Top IRGC commander warns of media world war challenging resistance front

The chief commander of the Islamic Revolution Guards Corps (IRGC) said the resistance is challenged by a “media world war” with the West.
Top IRGC commander warns of media world war challenging resistance front
Major General Hossein Salami was addressing a ceremony in Tehran on Sunday on the occasion of the Reporters’ Day, which celebrates the fundamental principles of press freedom and pays tribute to journalists.

Journalists and reporters are the “creators and writers of facts,” Salami said, adding that enemies in the media war seek to alter values ​​and undermine beliefs.

“We are living in a grand cultural battle; a war of perception. It is now the atmosphere of a major psychological operation worldwide,” the IRGC’s chief said.

“We are involved in a media world war covering a vast territory with global dimensions, one side of which are companions of the Revolution, supporters of resistance and those men and women in favor of the independence of this land and other Islamic countries,” Salami stated.

Pointing to the Western distortion of facts in the media, the IRGC chief said enemies in the media war can portray torture, displacement of nations and destruction of cities as an integral part of the human rights they proclaim to defend.

Salami said support for the oppressed is being distorted as support for terrorism in the media war.

“Through the power of the media, enemies make occupation of lands believed as liberation of nations.”

The chief commander of the IRGC highlighted the West’s machinations in the media war, saying, “CNN often runs the wars, making the ugly atmosphere seem like a dream with pictures and words.”

“The truth about our enemy regarding human rights is manifested in the spread of modern torture tools across the world.

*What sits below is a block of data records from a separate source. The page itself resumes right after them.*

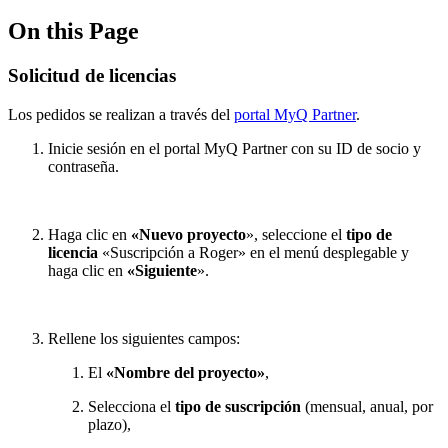
On this Page
Solicitud de licencias
Los pedidos se realizan a través del
portal MyQ Partner
.
Inicie sesión en el portal MyQ Partner con su ID de socio y
contraseña.
Haga clic en
«Nuevo proyecto
», seleccione el
tipo de
licencia
«Suscripción a Roger» en el menú desplegable y
haga clic en
«Siguiente
».
Rellene los siguientes campos:
El
«Nombre del proyecto»
,
Selecciona el
tipo de suscripción
(mensual, anual, por
plazo),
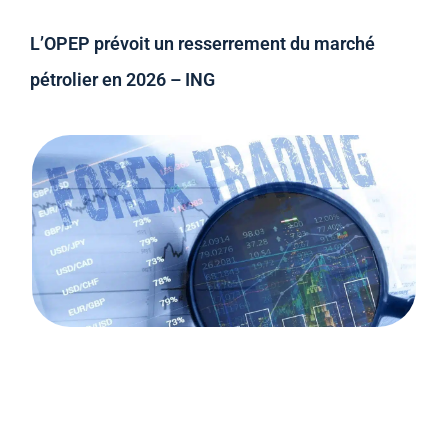
L’OPEP prévoit un resserrement du marché
pétrolier en 2026 – ING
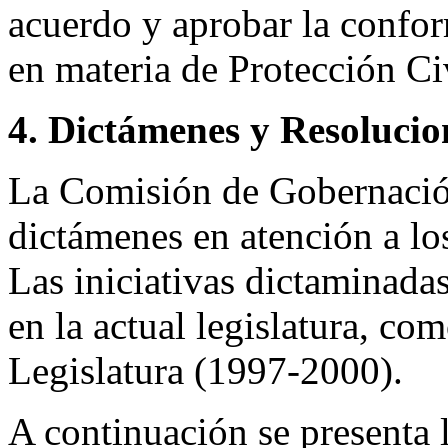
acuerdo y aprobar la confo
en materia de Protección Ci
4. Dictámenes y Resolucio
La Comisión de Gobernació
dictámenes en atención a lo
Las iniciativas dictaminadas
en la actual legislatura, co
Legislatura (1997-2000).
A continuación se presenta l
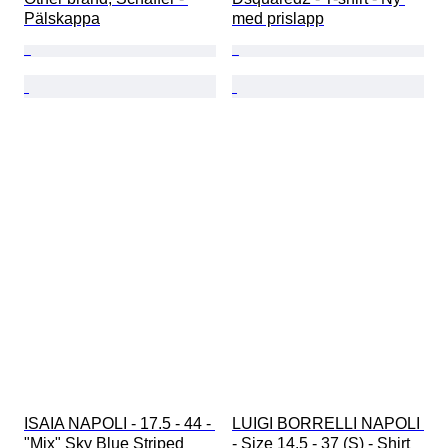
Pälskappa
med prislapp
ISAIA NAPOLI - 17.5 - 44 - 
LUIGI BORRELLI NAPOLI 
"Mix" Sky Blue Striped 
- Size 14.5 - 37 (S) - Shirt 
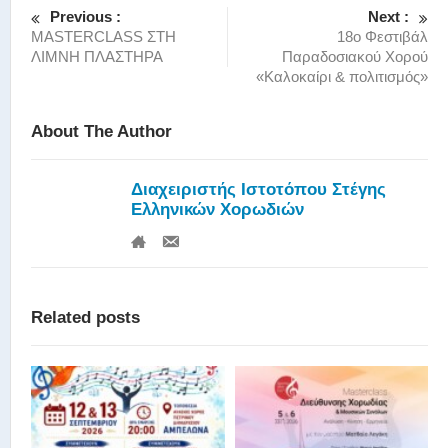
Previous :
Next :
ΜASTERCLASS ΣΤΗ
18ο Φεστιβάλ
ΛΙΜΝΗ ΠΛΑΣΤΗΡΑ
Παραδοσιακού Χορού
«Καλοκαίρι & πολιτισμός»
About The Author
Διαχειριστής Ιστοτόπου Στέγης
Ελληνικών Χορωδιών
Related posts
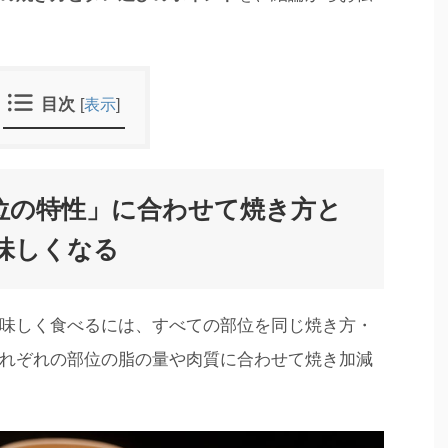
目次
[
表示
]
位の特性」に合わせて焼き方と
味しくなる
味しく食べるには、すべての部位を同じ焼き方・
れぞれの部位の脂の量や肉質に合わせて焼き加減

It is depicted in Hiroshima and Nagasaki; two cities are turned into ashes in the blink of an eye.”

The United States dropped the world's first atomic bomb, dubbed "Little Boy," on Hiroshima at 8:15 a.m. on August 6, 1945, devastating the entire Japanese city and massacring more than 140,000 people. It dropped a second nuclear bomb three days later on the city of Nagasaki, mass-murdering another 70,000 residents.